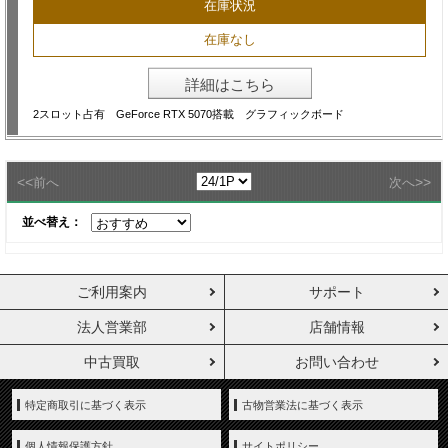
在庫状況
在庫なし
詳細はこちら
2スロット占有 GeForce RTX 5070搭載 グラフィックボード
<<
>>
前へ
次へ
並べ替え：
ご利用案内
サポート
法人営業部
店舗情報
中古買取
お問い合わせ
特定商取引に基づく表示
古物営業法に基づく表示
個人情報保護方針
サイトポリシー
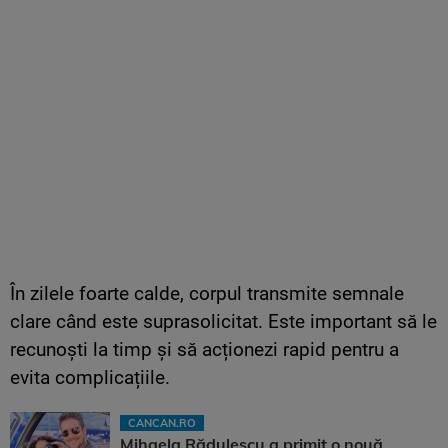
În zilele foarte calde, corpul transmite semnale
clare când este suprasolicitat. Este important să le
recunoști la timp și să acționezi rapid pentru a
evita complicațiile.
CANCAN.RO
Mihaela Rădulescu a primit o nouă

→ **WHAT THE TASK REQUIRES**
Could the lines above be copied out exactly, with no image carried over?

→ **EXERCISE OUTPUT**
在庫状況
在庫なし
詳細はこちら
2スロット占有 GeForce RTX 5070搭載 グラフィックボード
<<
>>
前へ
次へ
並べ替え：
ご利用案内
サポート
法人営業部
店舗情報
中古買取
お問い合わせ
特定商取引に基づく表示
古物営業法に基づく表示
個人情報保護方針
サイトポリシー
În zilele foarte calde, corpul transmite semnale
clare când este suprasolicitat. Este important să le
recunoști la timp și să acționezi rapid pentru a
evita complicațiile.
CANCAN.RO
Mihaela Rădulescu a primit o nouă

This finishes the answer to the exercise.